TASK DIRECTIONS:
Scan the data below and state the number of lines that include the word "硕士及以上学位", adding no comment.

INFORMATION SHOWN:
= = =
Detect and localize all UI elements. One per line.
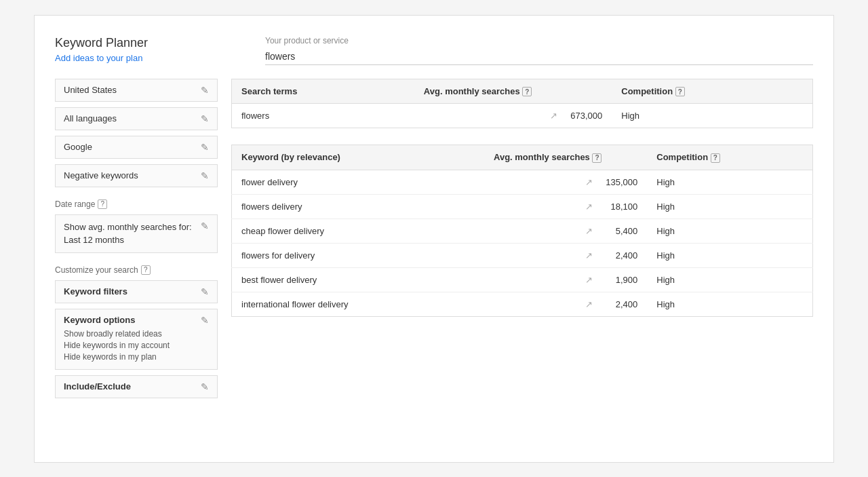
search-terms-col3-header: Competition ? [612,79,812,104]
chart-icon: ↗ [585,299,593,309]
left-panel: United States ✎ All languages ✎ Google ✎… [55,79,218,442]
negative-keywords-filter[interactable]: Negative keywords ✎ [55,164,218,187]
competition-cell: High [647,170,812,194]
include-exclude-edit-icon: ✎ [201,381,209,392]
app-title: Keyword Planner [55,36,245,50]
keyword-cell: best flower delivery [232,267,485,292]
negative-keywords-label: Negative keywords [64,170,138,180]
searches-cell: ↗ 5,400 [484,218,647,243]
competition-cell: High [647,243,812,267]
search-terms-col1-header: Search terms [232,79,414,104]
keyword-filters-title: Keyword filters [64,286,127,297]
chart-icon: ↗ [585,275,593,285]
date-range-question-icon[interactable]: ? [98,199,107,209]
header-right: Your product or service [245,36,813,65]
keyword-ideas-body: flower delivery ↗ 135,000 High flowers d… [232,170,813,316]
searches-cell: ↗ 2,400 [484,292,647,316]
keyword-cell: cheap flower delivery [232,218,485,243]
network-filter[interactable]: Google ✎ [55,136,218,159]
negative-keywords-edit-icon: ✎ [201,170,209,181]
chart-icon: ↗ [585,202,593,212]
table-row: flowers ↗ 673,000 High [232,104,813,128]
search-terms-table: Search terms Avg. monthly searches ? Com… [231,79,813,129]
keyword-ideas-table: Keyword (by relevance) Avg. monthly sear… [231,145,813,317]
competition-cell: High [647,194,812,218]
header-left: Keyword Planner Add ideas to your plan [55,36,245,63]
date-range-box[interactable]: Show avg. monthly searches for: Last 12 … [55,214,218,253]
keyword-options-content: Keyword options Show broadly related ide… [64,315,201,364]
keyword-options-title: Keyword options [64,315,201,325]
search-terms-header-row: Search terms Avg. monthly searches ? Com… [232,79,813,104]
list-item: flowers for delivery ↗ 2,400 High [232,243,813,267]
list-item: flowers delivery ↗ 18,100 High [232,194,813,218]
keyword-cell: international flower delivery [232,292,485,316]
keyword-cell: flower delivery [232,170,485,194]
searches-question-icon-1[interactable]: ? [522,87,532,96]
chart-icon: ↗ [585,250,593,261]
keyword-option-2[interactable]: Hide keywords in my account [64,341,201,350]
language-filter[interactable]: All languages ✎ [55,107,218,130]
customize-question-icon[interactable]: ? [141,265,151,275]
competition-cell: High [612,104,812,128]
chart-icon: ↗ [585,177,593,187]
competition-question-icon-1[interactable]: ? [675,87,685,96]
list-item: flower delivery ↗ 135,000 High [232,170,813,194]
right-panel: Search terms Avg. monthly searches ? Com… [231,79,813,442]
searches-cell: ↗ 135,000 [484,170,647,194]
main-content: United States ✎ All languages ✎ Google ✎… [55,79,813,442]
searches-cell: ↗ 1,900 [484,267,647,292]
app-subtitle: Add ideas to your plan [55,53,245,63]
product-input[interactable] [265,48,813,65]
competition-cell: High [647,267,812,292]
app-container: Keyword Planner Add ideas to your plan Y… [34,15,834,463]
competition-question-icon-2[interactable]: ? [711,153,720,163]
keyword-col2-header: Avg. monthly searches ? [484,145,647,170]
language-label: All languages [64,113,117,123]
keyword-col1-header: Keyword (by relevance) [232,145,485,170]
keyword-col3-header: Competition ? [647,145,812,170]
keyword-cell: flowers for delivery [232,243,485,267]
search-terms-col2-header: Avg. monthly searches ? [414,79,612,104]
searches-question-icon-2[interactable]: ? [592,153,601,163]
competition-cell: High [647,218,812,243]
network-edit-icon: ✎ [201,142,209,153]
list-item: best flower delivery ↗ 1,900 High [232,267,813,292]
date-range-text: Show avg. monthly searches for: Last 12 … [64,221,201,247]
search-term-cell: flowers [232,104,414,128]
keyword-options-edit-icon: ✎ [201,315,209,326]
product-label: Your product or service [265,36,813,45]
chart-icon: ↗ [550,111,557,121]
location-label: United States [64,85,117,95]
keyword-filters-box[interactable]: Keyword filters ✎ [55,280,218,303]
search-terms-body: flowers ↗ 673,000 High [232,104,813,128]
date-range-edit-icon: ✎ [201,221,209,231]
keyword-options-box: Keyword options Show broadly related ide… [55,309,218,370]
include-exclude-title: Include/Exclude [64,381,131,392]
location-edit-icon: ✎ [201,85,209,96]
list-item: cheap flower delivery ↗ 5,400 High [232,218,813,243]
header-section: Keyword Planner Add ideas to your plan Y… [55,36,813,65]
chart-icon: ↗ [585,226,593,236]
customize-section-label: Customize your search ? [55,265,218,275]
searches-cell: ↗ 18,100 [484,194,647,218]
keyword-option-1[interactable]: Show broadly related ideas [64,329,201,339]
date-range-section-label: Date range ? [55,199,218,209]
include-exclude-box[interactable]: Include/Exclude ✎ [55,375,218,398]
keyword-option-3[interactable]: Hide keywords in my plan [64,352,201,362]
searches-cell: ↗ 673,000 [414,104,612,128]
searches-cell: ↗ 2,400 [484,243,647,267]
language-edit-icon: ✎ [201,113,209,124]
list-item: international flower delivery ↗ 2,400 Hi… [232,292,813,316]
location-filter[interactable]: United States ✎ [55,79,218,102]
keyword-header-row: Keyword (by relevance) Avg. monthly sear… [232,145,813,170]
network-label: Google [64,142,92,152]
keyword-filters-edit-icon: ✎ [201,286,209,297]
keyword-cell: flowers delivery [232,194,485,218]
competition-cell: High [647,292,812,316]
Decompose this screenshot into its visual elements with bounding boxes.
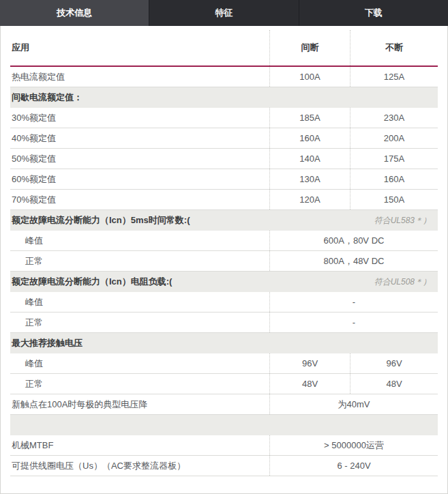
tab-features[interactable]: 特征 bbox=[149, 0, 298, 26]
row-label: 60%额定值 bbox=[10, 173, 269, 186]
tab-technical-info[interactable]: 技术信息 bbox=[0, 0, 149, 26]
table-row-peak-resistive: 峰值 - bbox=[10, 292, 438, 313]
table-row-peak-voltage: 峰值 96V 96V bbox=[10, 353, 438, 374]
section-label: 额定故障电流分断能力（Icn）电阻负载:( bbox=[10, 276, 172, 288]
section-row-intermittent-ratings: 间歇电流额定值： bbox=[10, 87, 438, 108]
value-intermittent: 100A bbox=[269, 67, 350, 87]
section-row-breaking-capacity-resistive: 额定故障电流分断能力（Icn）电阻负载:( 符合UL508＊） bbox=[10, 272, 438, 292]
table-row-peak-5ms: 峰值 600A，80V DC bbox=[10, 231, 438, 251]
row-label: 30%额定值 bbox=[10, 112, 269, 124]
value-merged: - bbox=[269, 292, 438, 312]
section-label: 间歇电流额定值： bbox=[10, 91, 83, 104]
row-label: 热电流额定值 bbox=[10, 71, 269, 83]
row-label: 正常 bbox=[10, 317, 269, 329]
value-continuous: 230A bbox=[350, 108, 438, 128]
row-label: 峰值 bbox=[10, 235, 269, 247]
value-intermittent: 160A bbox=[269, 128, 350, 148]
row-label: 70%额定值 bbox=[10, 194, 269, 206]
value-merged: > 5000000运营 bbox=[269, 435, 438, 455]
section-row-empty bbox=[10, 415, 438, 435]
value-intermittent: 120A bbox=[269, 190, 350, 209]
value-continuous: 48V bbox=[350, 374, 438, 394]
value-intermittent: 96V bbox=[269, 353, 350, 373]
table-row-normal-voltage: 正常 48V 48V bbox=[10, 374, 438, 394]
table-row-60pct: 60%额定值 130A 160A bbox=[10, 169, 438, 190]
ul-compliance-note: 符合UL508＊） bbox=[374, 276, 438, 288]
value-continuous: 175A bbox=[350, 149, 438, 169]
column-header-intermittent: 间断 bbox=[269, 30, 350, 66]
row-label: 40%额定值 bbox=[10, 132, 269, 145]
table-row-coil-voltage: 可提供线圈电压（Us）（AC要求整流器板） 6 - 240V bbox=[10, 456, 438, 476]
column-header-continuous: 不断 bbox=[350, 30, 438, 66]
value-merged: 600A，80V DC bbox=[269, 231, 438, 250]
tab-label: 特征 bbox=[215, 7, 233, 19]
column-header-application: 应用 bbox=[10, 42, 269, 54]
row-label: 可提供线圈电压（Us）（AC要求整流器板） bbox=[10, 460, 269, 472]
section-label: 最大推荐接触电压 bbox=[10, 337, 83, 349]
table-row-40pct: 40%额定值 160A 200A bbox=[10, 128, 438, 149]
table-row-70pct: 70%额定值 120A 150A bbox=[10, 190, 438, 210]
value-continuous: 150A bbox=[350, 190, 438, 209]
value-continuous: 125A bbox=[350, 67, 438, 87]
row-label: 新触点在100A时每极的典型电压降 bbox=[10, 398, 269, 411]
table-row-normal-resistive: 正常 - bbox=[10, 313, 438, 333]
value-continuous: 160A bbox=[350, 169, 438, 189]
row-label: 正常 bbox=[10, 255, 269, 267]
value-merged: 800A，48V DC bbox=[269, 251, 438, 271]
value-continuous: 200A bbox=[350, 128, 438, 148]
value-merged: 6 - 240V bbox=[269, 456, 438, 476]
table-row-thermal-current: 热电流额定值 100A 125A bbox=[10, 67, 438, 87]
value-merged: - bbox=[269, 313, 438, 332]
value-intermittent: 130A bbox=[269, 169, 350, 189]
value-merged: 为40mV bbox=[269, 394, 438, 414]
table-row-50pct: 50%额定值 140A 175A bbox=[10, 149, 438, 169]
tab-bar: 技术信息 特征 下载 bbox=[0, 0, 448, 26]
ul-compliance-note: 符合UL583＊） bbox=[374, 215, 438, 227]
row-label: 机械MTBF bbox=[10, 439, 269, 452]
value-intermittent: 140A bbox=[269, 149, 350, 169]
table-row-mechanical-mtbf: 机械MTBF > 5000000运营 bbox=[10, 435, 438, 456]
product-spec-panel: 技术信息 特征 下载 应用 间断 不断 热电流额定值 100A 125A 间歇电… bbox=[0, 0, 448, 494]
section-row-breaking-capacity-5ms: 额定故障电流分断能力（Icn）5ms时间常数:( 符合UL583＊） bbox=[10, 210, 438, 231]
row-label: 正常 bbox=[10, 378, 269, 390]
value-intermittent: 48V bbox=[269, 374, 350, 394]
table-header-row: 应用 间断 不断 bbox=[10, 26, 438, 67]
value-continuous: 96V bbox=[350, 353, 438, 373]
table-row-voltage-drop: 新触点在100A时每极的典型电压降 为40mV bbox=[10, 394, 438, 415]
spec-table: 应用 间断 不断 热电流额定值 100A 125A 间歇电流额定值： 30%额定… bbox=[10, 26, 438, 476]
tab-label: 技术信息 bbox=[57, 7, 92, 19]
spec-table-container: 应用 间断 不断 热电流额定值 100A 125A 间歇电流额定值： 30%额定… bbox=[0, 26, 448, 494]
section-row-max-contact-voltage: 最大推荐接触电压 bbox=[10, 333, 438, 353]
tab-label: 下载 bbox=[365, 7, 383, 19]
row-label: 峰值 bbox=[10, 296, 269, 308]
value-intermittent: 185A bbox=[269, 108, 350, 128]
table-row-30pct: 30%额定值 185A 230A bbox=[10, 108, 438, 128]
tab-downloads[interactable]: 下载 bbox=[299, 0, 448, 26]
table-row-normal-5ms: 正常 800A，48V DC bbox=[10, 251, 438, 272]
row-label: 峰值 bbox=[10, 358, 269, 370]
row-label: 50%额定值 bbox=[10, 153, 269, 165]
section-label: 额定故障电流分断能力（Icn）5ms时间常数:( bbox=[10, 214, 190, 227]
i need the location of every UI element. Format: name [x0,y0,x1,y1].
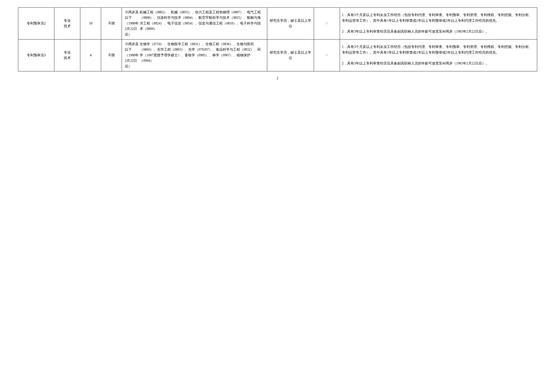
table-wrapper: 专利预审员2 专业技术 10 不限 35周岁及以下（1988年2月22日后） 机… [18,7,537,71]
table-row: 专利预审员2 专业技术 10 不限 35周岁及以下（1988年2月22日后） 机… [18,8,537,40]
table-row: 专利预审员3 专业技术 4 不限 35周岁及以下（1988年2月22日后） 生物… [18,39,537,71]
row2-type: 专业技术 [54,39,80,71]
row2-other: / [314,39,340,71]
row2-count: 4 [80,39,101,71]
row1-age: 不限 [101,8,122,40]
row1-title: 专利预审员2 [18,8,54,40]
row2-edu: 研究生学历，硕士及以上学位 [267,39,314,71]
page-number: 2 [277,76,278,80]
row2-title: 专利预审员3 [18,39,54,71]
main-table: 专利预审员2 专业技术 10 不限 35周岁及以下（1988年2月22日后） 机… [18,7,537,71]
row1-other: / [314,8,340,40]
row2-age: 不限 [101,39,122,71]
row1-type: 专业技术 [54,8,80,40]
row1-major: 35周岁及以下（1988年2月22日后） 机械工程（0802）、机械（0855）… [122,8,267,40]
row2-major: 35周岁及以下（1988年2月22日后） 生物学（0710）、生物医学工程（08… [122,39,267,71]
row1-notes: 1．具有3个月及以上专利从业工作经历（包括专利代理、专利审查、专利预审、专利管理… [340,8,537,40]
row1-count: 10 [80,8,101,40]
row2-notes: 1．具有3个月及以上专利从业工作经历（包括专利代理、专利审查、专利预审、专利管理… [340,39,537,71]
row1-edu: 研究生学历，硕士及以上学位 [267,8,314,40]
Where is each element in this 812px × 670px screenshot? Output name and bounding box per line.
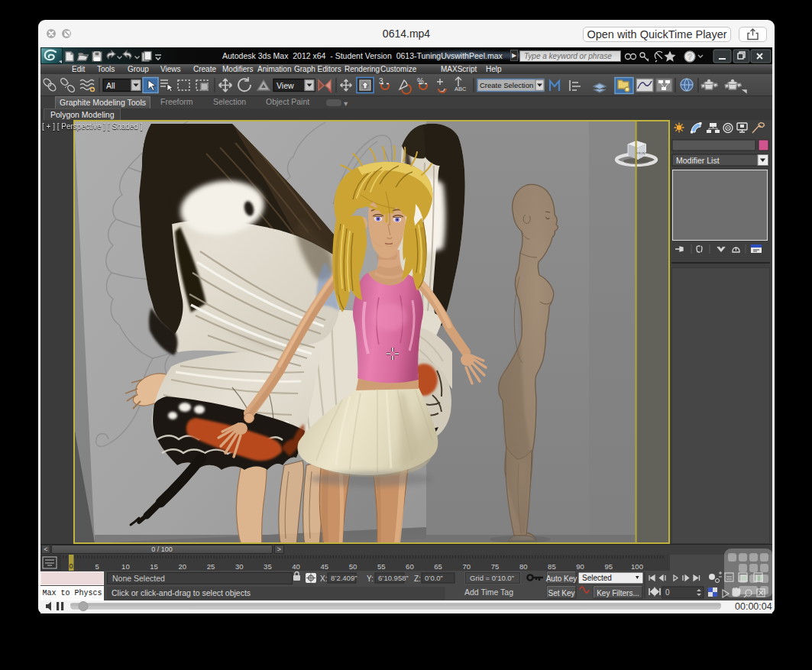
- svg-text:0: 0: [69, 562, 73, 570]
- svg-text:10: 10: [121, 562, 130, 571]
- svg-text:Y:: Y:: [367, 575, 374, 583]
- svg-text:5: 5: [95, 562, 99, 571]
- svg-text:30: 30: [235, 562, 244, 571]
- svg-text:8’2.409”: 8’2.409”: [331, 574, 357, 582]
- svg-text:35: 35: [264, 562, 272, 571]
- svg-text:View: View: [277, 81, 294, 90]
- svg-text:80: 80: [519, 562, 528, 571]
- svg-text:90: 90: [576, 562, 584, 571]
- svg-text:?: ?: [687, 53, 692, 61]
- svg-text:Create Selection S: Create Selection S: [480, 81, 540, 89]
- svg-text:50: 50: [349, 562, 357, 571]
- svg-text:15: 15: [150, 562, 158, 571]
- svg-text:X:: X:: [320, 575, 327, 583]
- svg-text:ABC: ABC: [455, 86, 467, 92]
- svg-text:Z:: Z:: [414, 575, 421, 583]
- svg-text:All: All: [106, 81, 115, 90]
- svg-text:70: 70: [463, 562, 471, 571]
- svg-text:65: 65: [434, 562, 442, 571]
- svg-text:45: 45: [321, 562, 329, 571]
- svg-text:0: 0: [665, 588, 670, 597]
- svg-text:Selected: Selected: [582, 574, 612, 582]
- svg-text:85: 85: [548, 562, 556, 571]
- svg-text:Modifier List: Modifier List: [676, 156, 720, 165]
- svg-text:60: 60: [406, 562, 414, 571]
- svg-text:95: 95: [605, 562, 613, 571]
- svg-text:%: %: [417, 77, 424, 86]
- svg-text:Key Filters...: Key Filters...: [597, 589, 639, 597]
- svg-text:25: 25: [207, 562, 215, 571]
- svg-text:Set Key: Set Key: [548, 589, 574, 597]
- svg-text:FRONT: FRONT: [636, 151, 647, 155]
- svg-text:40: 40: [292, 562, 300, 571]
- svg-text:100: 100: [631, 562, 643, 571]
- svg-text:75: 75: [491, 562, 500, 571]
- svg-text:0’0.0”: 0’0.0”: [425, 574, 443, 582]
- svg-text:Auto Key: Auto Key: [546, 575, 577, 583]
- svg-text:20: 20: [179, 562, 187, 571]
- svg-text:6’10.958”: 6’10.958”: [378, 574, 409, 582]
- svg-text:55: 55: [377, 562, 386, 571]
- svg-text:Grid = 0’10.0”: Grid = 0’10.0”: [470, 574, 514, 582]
= = =
TASK RESPONSE:
2